The third major factor in this time period was Roman roads. Romans were famous builders. They built not only great buildings, coliseums, palaces, temples, and public baths, but they also built extremely durable roads. Whatever the Romans built, they built to last, since they thought that their empire was going to last forever. So they used the best materials available to them, as well as the best engineers. The result was a road system that was monitored by the Roman army, and was therefore extremely safe. If you were a Roman citizen at that time, then you were pretty well assured of safe travel just about anywhere in the empire.

These three factors, Roman peace, Greek language, and Roman roads, combined to make it possible that Christianity would spread like wildfire. The news of Christ’s birth, death, and resurrection from the dead would be like a spark in a dry forest, where all the trees are connected with fuses! Christianity would take the world by storm. In short, the time was right for Jesus to be born.
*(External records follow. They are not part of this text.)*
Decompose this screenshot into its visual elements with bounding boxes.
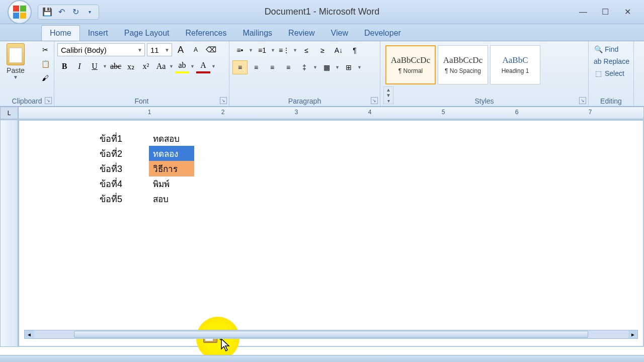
grow-font-button[interactable]: A (174, 43, 187, 56)
save-button[interactable]: 💾 (41, 6, 53, 18)
qat-customize-button[interactable]: ▾ (84, 6, 96, 18)
font-size-combo[interactable]: 11▼ (147, 43, 172, 56)
document-row: ข้อที่3 วิธีการ (100, 161, 562, 176)
borders-button[interactable]: ⊞ (341, 60, 356, 74)
change-case-button[interactable]: Aa (154, 59, 168, 73)
scroll-left-button[interactable]: ◄ (25, 330, 34, 338)
paste-button[interactable]: Paste ▼ (3, 43, 28, 80)
replace-icon: ab (594, 57, 602, 66)
case-dropdown[interactable]: ▼ (169, 64, 174, 69)
scroll-track[interactable] (34, 330, 628, 338)
minimize-button[interactable]: — (577, 6, 590, 19)
tab-selector[interactable]: L (0, 107, 18, 119)
numbering-dropdown[interactable]: ▼ (271, 43, 276, 57)
line-spacing-button[interactable]: ‡ (297, 60, 312, 74)
style-normal[interactable]: AaBbCcDc ¶ Normal (385, 45, 436, 84)
select-button[interactable]: ⬚ Select (592, 67, 630, 79)
undo-button[interactable]: ↶ (55, 6, 67, 18)
align-left-button[interactable]: ≡ (232, 60, 248, 74)
paste-label: Paste (7, 66, 25, 74)
paste-dropdown-arrow[interactable]: ▼ (13, 74, 18, 80)
row-label: ข้อที่2 (100, 146, 149, 161)
numbering-button[interactable]: ≡1 (255, 43, 270, 57)
horizontal-scrollbar[interactable]: ◄ ► (24, 330, 638, 339)
scroll-thumb[interactable] (74, 331, 588, 338)
document-page[interactable]: ข้อที่1 ทดสอบ ข้อที่2 ทดลอง ข้อที่3 วิธี… (19, 121, 643, 346)
underline-button[interactable]: U (88, 59, 102, 73)
redo-button[interactable]: ↻ (69, 6, 82, 18)
show-marks-button[interactable]: ¶ (347, 43, 362, 57)
highlight-dropdown[interactable]: ▼ (190, 64, 195, 69)
paragraph-launcher[interactable]: ↘ (371, 97, 378, 104)
tab-page-layout[interactable]: Page Layout (116, 26, 178, 41)
row-content: สอบ (149, 191, 173, 207)
replace-button[interactable]: ab Replace (592, 55, 630, 67)
justify-button[interactable]: ≡ (281, 60, 296, 74)
bullets-dropdown[interactable]: ▼ (249, 43, 254, 57)
row-content: ทดสอบ (149, 131, 184, 146)
row-content-selected: ทดลอง (149, 146, 194, 161)
style-name: ¶ Normal (398, 67, 423, 74)
borders-dropdown[interactable]: ▼ (357, 60, 362, 74)
vertical-ruler[interactable] (0, 120, 18, 347)
strikethrough-button[interactable]: abc (109, 59, 123, 73)
tab-mailings[interactable]: Mailings (234, 26, 280, 41)
multilevel-dropdown[interactable]: ▼ (293, 43, 298, 57)
tab-references[interactable]: References (178, 26, 235, 41)
font-launcher[interactable]: ↘ (220, 97, 227, 104)
find-label: Find (605, 45, 618, 53)
italic-button[interactable]: I (72, 59, 87, 73)
shrink-font-button[interactable]: A (189, 43, 202, 56)
tab-review[interactable]: Review (280, 26, 323, 41)
tab-developer[interactable]: Developer (356, 26, 409, 41)
tab-insert[interactable]: Insert (80, 26, 116, 41)
cut-button[interactable]: ✂ (40, 44, 51, 55)
scroll-right-button[interactable]: ► (628, 330, 637, 338)
subscript-button[interactable]: x₂ (124, 59, 138, 73)
close-button[interactable]: ✕ (621, 6, 634, 19)
highlight-button[interactable]: ab (175, 59, 189, 73)
decrease-indent-button[interactable]: ≤ (299, 43, 314, 57)
window-controls: — ☐ ✕ (577, 6, 634, 19)
style-heading-1[interactable]: AaBbC Heading 1 (490, 45, 540, 84)
multilevel-list-button[interactable]: ≡⋮ (277, 43, 292, 57)
format-painter-button[interactable]: 🖌 (40, 72, 51, 83)
tab-view[interactable]: View (323, 26, 356, 41)
office-button[interactable] (8, 0, 32, 24)
document-row: ข้อที่4 พิมพ์ (100, 176, 562, 191)
spacing-dropdown[interactable]: ▼ (313, 60, 318, 74)
document-area: ข้อที่1 ทดสอบ ข้อที่2 ทดลอง ข้อที่3 วิธี… (0, 120, 644, 347)
increase-indent-button[interactable]: ≥ (315, 43, 330, 57)
bullets-button[interactable]: ≡• (232, 43, 248, 57)
font-name-combo[interactable]: Calibri (Body)▼ (57, 43, 145, 56)
font-color-dropdown[interactable]: ▼ (211, 64, 216, 69)
maximize-button[interactable]: ☐ (599, 6, 612, 19)
clear-formatting-button[interactable]: ⌫ (204, 43, 217, 56)
tab-home[interactable]: Home (41, 25, 80, 41)
titlebar: 💾 ↶ ↻ ▾ Document1 - Microsoft Word — ☐ ✕ (0, 0, 644, 24)
style-sample: AaBbCcDc (391, 55, 430, 65)
shading-button[interactable]: ▦ (319, 60, 334, 74)
style-gallery: AaBbCcDc ¶ Normal AaBbCcDc ¶ No Spacing … (383, 43, 585, 86)
horizontal-ruler[interactable]: 1 2 3 4 5 6 7 (18, 107, 644, 119)
ribbon: Paste ▼ ✂ 📋 🖌 Clipboard ↘ Calibri (Body)… (0, 41, 644, 107)
sort-button[interactable]: A↓ (331, 43, 346, 57)
style-sample: AaBbCcDc (443, 55, 482, 65)
underline-dropdown[interactable]: ▼ (103, 64, 108, 69)
ruler-mark-5: 5 (442, 109, 445, 116)
align-center-button[interactable]: ≡ (249, 60, 264, 74)
clipboard-launcher[interactable]: ↘ (45, 97, 52, 104)
replace-label: Replace (604, 57, 629, 65)
copy-button[interactable]: 📋 (40, 58, 51, 69)
editing-group: 🔍 Find ab Replace ⬚ Select Editing (589, 41, 634, 106)
shading-dropdown[interactable]: ▼ (335, 60, 340, 74)
ruler-mark-1: 1 (148, 109, 151, 116)
styles-launcher[interactable]: ↘ (579, 97, 586, 104)
horizontal-ruler-area: L 1 2 3 4 5 6 7 (0, 107, 644, 120)
find-button[interactable]: 🔍 Find (592, 43, 630, 55)
align-right-button[interactable]: ≡ (265, 60, 280, 74)
superscript-button[interactable]: x² (139, 59, 153, 73)
font-color-button[interactable]: A (196, 59, 210, 73)
style-no-spacing[interactable]: AaBbCcDc ¶ No Spacing (438, 45, 488, 84)
bold-button[interactable]: B (57, 59, 71, 73)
It says in Luke 2:1 that Caesar Augustus issued a decree that the world was to be taxed or registered such that they could be taxed. The interesting thing about this decree is that Caesar intended to exercise his rule more forcibly by giving this decree. The irony is that God used this decree to send Joseph and Mary to Bethlehem, so that prophecy would be fulfilled. Instead of resulting in what Caesar hoped it would, the actual result, and the only one that mattered for Luke, was that Jesus, the true Emperor of the world, was born. God the Father orchestrates all world events so that God’s purposes will be carried out.
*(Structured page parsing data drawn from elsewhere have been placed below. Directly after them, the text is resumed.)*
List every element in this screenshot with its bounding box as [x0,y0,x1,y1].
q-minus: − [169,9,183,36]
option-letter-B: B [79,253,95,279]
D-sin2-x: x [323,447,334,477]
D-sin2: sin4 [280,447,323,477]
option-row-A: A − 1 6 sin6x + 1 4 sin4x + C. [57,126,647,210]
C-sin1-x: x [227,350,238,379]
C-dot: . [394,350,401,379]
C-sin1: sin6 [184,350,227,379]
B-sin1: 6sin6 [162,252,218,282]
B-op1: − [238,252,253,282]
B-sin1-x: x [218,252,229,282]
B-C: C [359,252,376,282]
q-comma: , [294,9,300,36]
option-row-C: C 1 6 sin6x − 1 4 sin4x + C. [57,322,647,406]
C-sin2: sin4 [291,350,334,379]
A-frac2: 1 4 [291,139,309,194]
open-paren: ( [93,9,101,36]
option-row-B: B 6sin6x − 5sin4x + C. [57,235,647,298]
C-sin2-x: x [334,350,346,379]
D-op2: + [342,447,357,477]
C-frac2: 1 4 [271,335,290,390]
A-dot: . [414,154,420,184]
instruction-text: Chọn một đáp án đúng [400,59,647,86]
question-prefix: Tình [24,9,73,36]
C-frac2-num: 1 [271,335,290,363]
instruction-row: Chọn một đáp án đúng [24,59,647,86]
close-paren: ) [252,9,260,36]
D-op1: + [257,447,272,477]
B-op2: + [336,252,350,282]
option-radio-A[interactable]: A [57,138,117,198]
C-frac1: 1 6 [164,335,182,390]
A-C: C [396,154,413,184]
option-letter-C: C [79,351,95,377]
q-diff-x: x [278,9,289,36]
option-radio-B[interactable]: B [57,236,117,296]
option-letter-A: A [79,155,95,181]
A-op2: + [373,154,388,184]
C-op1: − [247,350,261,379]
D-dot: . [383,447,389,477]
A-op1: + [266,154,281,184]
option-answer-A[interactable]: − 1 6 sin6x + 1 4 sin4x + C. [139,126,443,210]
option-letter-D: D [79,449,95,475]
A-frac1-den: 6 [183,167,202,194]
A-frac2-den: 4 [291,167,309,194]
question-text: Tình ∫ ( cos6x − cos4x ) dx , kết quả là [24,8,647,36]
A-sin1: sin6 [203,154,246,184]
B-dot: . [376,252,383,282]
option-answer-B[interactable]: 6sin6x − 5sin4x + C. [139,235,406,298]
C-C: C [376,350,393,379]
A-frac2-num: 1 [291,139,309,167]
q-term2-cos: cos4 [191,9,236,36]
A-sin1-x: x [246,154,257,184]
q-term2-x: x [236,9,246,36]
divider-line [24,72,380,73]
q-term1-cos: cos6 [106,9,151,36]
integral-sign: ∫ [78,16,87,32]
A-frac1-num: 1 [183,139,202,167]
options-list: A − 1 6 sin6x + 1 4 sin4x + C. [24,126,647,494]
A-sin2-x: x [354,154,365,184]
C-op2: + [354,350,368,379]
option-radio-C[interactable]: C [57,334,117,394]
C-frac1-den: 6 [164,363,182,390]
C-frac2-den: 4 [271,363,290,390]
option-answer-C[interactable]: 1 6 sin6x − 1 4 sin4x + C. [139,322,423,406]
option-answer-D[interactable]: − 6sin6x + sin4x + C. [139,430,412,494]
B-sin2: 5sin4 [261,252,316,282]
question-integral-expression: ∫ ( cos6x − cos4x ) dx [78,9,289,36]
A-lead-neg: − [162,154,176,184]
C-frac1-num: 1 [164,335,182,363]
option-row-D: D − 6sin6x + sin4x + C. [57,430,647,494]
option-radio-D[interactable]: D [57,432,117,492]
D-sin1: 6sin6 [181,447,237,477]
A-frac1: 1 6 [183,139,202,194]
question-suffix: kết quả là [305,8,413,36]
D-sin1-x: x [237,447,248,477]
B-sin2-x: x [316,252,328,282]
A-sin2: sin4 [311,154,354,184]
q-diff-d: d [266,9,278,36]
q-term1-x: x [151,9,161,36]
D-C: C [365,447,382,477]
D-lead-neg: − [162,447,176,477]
This is an instance of God turning evil into good. God is in the business of doing that. There is nothing that God does better. What Caesar meant for his own self-aggrandizement, God turned into the instrument for bringing His Son into the world for mankind’s salvation. Now, salvation means much, much more than that Jesus is the world’s true Lord. That is true, but that is no good news at all for sinners. In fact, it is bad news for sinners. The good news is that Jesus came to be born in human flesh at all. God could have let us stew in our own sinful juices, as it were. But God sent His Son, to be born of a woman, to be born in our flesh and blood, to experience what we experience, to obey the law perfectly, both in the positive commands of the law, and in the negative judgment given by the law on sin. I think that we often dwell on the fact that Christ’s birth is a thing of joy. We sing “Joy to the World,” for instance. This is vitally true. We should be joyful. However, that is not the whole story. Why did Christ come to earth? It was because of our sin. It involved great humiliation on Jesus’ part. In a sense, our joy must be tempered with the realization that Jesus would not have needed to come to earth, if we had not sinned, and possessed a sinful nature.
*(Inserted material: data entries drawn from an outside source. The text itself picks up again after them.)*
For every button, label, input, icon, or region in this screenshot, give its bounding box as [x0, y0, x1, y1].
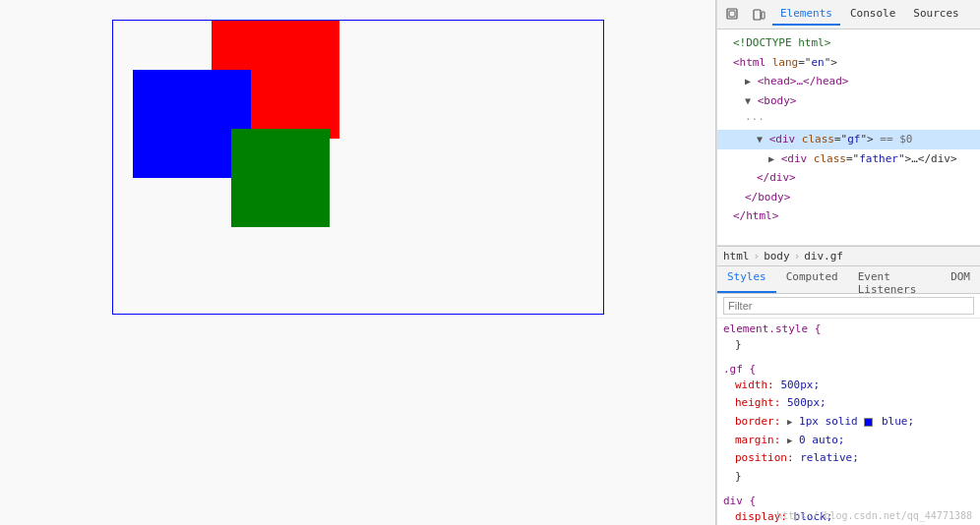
devtools-tabs: Elements Console Sources — [717, 0, 980, 29]
tab-dom-breakpoints[interactable]: DOM — [941, 266, 980, 293]
browser-content — [0, 0, 715, 525]
green-box — [231, 129, 330, 227]
dom-div-gf[interactable]: ▼ <div class="gf"> == $0 — [717, 130, 980, 149]
preview-panel — [0, 0, 716, 525]
css-prop-margin: margin: ▶ 0 auto; — [723, 432, 974, 450]
cursor-icon[interactable] — [721, 3, 745, 27]
dom-head[interactable]: ▶ <head>…</head> — [717, 72, 980, 91]
tab-sources[interactable]: Sources — [905, 3, 966, 26]
tab-event-listeners[interactable]: Event Listeners — [848, 266, 941, 293]
css-selector-div: div { — [723, 495, 974, 507]
css-rules: element.style { } .gf { width: 500px; he… — [717, 319, 980, 525]
styles-filter — [717, 294, 980, 319]
dom-doctype: <!DOCTYPE html> — [717, 33, 980, 53]
dom-tree: <!DOCTYPE html> <html lang="en"> ▶ <head… — [717, 29, 980, 246]
svg-rect-1 — [729, 11, 735, 17]
svg-rect-2 — [754, 10, 761, 20]
dom-div-close: </div> — [717, 168, 980, 188]
svg-rect-3 — [762, 12, 765, 19]
styles-tabs: Styles Computed Event Listeners DOM — [717, 266, 980, 294]
color-swatch-blue — [864, 418, 873, 427]
css-gf-close: } — [723, 468, 974, 487]
css-rule-element-style: element.style { } — [723, 322, 974, 355]
devtools-panel: Elements Console Sources <!DOCTYPE html>… — [716, 0, 980, 525]
dom-div-father[interactable]: ▶ <div class="father">…</div> — [717, 149, 980, 169]
gf-box — [112, 20, 604, 315]
watermark: https://blog.csdn.net/qq_44771388 — [776, 510, 972, 521]
css-closing-brace: } — [723, 336, 974, 355]
tab-console[interactable]: Console — [842, 3, 903, 26]
breadcrumb-div-gf[interactable]: div.gf — [804, 250, 843, 262]
dom-html-close: </html> — [717, 206, 980, 226]
breadcrumb-html[interactable]: html — [723, 250, 750, 262]
css-prop-height: height: 500px; — [723, 394, 974, 413]
css-rule-gf: .gf { width: 500px; height: 500px; borde… — [723, 363, 974, 487]
breadcrumb: html › body › div.gf — [717, 246, 980, 266]
breadcrumb-body[interactable]: body — [764, 250, 790, 262]
css-prop-width: width: 500px; — [723, 377, 974, 395]
tab-computed[interactable]: Computed — [776, 266, 848, 293]
css-selector-element-style: element.style { — [723, 322, 974, 335]
css-prop-border: border: ▶ 1px solid blue; — [723, 413, 974, 432]
tab-elements[interactable]: Elements — [772, 3, 840, 26]
filter-input[interactable] — [723, 297, 974, 315]
css-prop-position: position: relative; — [723, 449, 974, 468]
dom-dots: ··· — [717, 110, 980, 130]
tab-styles[interactable]: Styles — [717, 266, 776, 293]
dom-body[interactable]: ▼ <body> — [717, 91, 980, 111]
dom-body-close: </body> — [717, 188, 980, 207]
dom-html: <html lang="en"> — [717, 53, 980, 73]
css-selector-gf: .gf { — [723, 363, 974, 376]
device-icon[interactable] — [747, 3, 770, 27]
So do we worship God for His great mercy? The main application for us today is that we must worship God truly. We must worship God only as God has told us to worship. We must not add anything. We must worship the Triune God; Father, Son, and Holy Spirit. We must worship Jesus Christ as the world’s true Lord, who came to earth to save sinners from their sin. It is with great gratitude that we must worship God.

We worship a God that knows exactly what the right time is. He knew the right time to send a Savior to the world. He knows the right time to call anyone to Himself. He knows the right time for Jesus to be crucified, and the right for Him to be resurrected from the dead.

It is absolutely shameful that many churches decided not to open their doors on this Sunday for worship. We are commanded by the example of Christ to worship on every Sunday. And what more appropriate day to celebrate Communion than today? Far from closing our doors, we should celebrate Christmas all the more when it falls on Sunday!